J'enfile ma veste et repousse mes cheveux derrière mes épaules. Paul affiche un sourire poli et répond de son timbre rauque habituel :
— Vous aussi, mademoiselle Anderson.
Je quitte l'étage, mon sac à main sur l'épaule et envoie un message à Adan qui doit m'attendre dans le hall - s'il a terminé son entretien à l'heure.
{— Je viens de terminer, est-ce que tu es là ?}
Le message à peine envoyé, Adan m'offre sa réponse. J'en conclus que son entretien est terminé, à moins qu'il ne l'ait interrompu afin de me répondre ? J'en doute fort.
{— Oui, j'attends dehors, ne tarde pas trop.}
J'appuie sur le bouton du rez-de-chaussé lorsque je remarque que l'ascenseur doit s'arrêter à l'étage du dessous. Quelqu'un de la comptabilité ? Je me positionne dans le fond et laisse pendre mes mains devant moi.

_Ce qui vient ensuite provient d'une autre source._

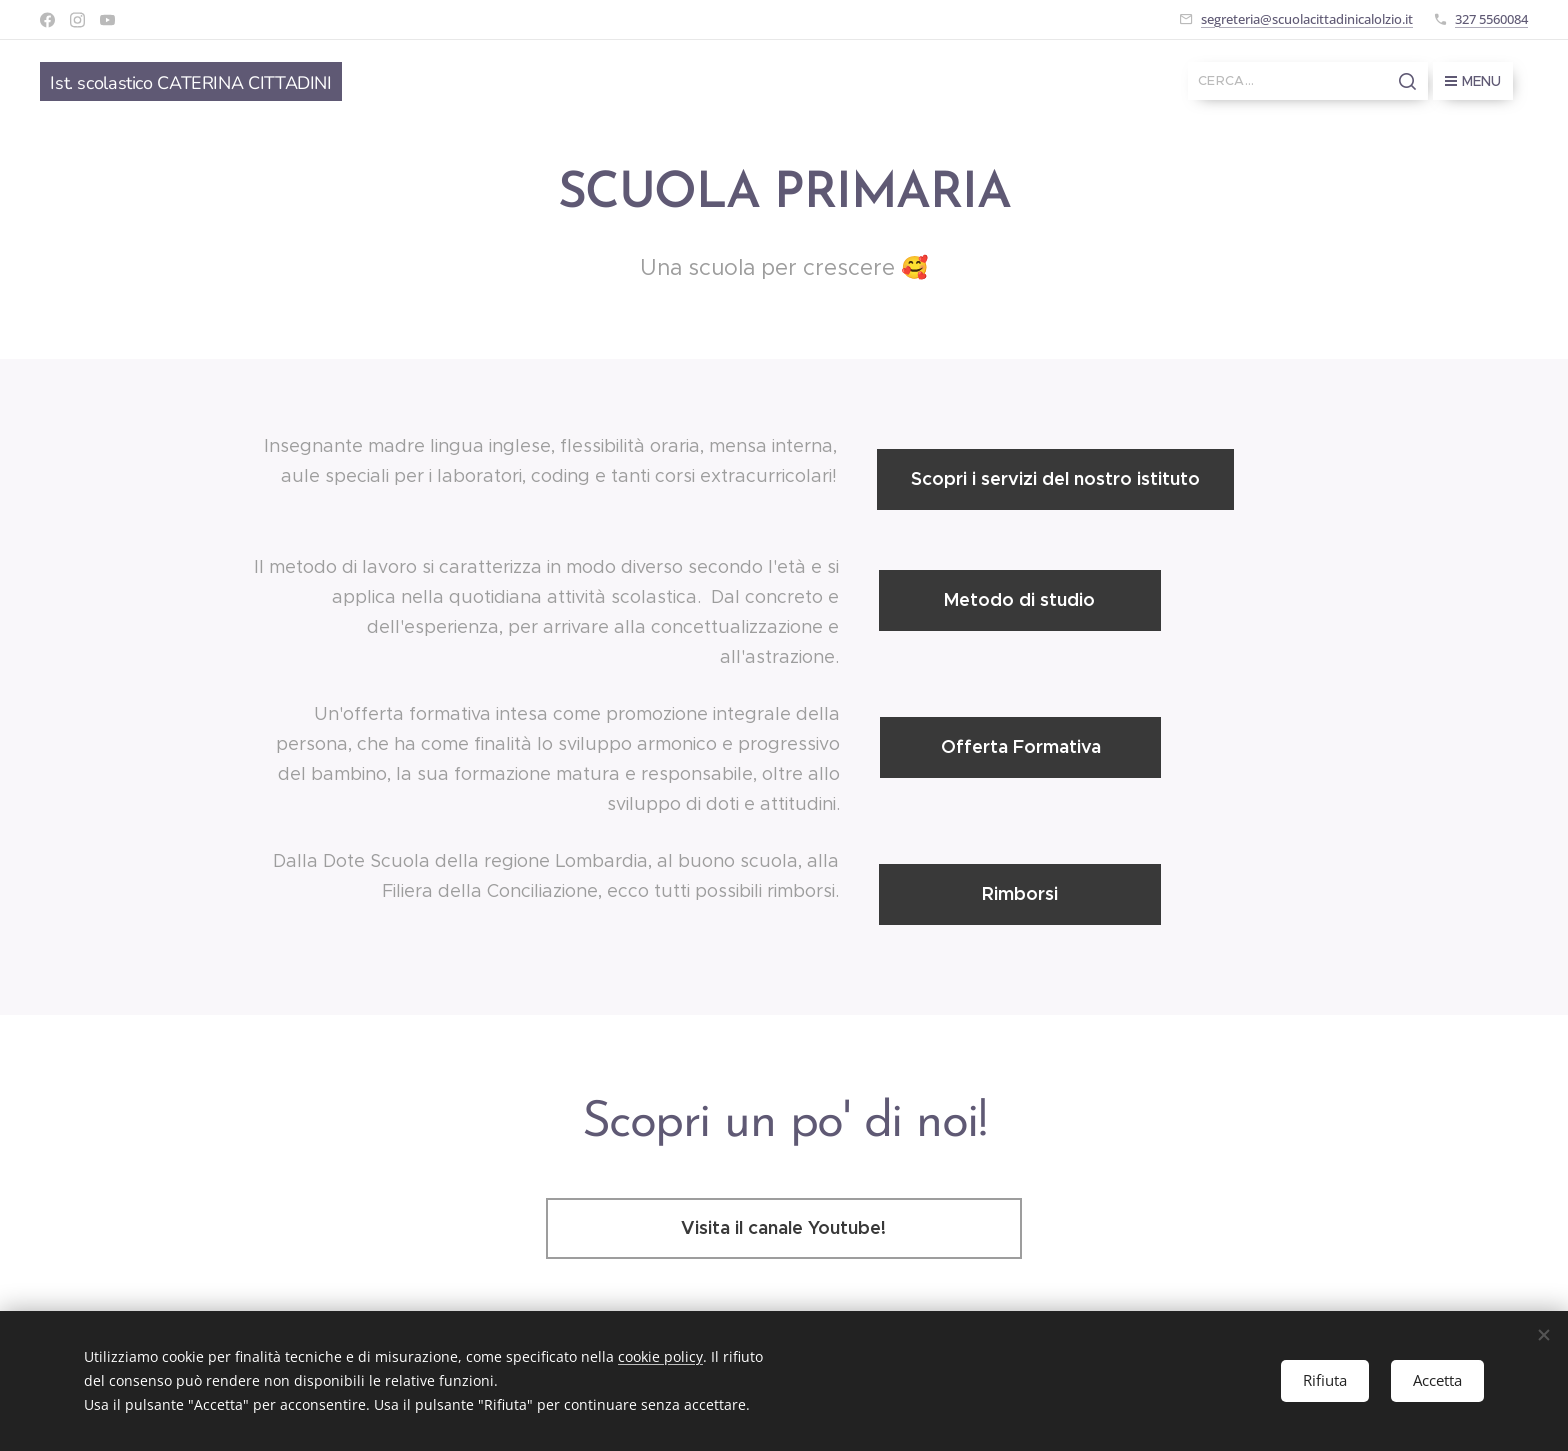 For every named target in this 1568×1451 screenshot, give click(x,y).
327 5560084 (1491, 19)
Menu (1473, 81)
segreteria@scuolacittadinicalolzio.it (1307, 19)
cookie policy (660, 1356) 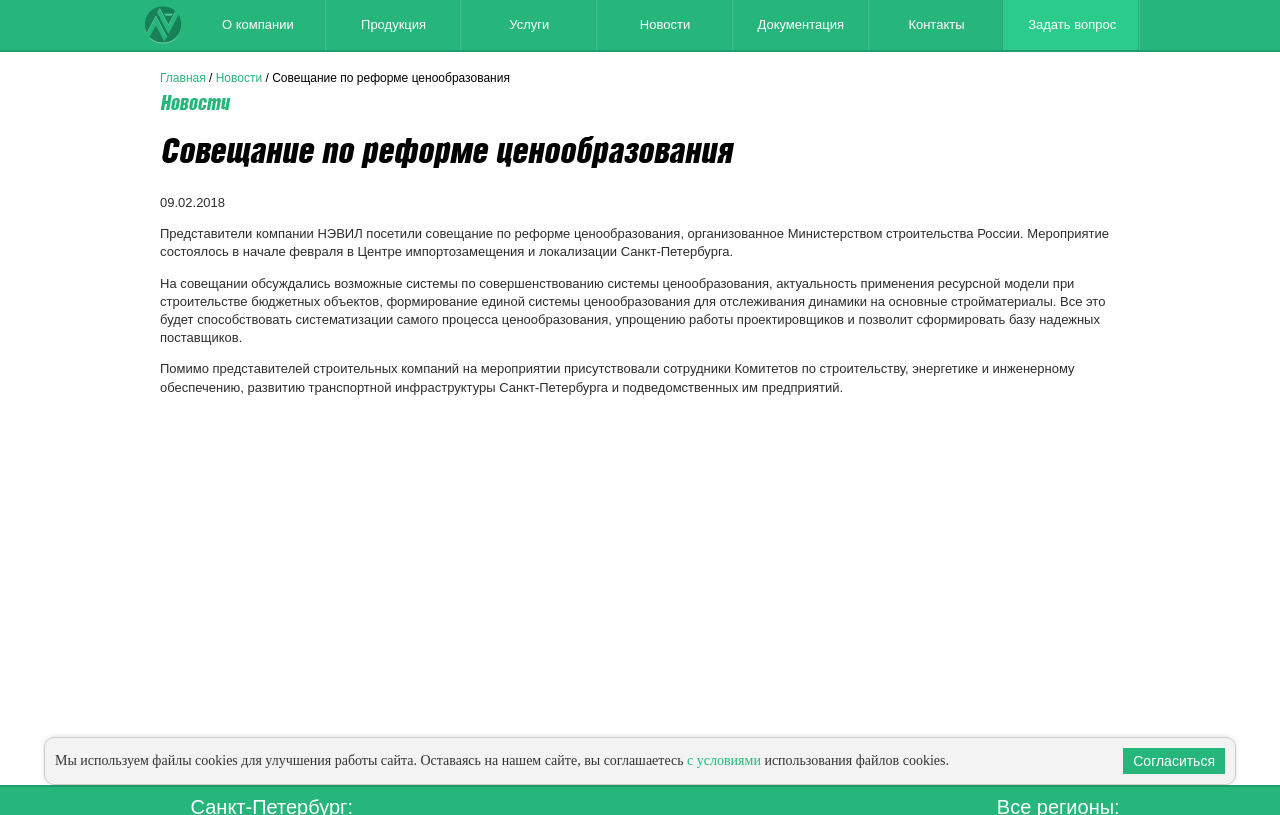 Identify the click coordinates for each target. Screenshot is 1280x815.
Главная (183, 78)
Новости (665, 24)
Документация (800, 24)
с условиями (724, 760)
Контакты (936, 24)
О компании (258, 24)
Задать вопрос (1072, 24)
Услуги (529, 24)
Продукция (393, 24)
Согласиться (1174, 761) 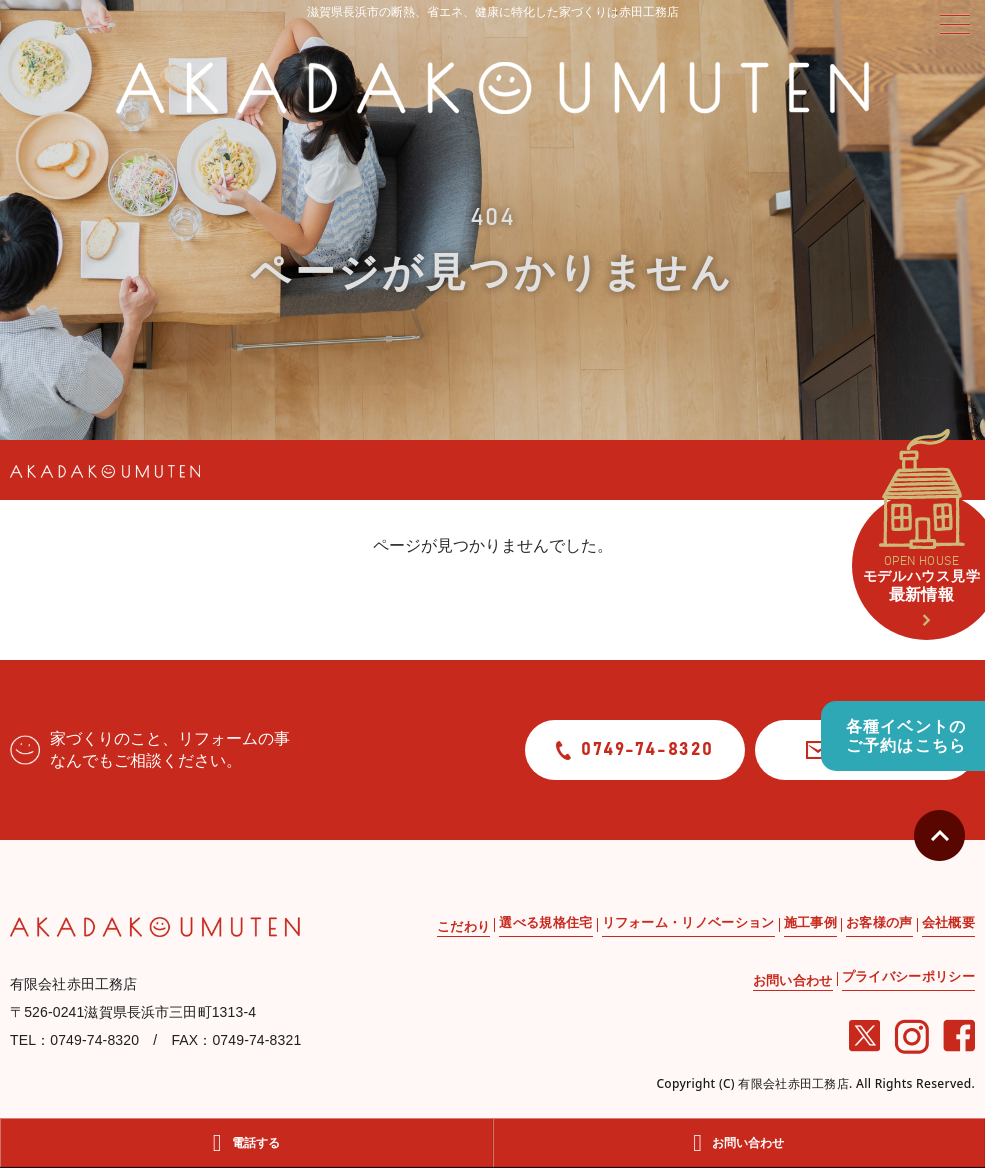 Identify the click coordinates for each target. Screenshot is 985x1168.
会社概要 (948, 922)
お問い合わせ (793, 980)
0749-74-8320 (635, 750)
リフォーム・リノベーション (688, 922)
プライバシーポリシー (908, 976)
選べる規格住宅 (545, 922)
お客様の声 (879, 922)
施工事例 (810, 922)
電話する (246, 1143)
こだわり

Le ding carillonne et les deux portes se scindent en deux, laissant place à une jeune femme et à Clarence Caldwell. Ses cheveux blonds ne sont plus coiffés comme d'habitude mais hirsutes, je remarque également qu'il ne porte plus sa cravate. La jeune femme, quant à elle possède un style particulier. Un style que j'aurais aisément complimenté lors de ma période gothique, ses cheveux éclaboussés de mèches rouges et noires sont en désordre et ses joues, d'un rose vif. Je me retiens de sourire et dis avec humour :
— Bonjour, passez-vous une bonne matinée ? Je suppose qu'ils étaient seuls dans un bureau pour finir dans cet état.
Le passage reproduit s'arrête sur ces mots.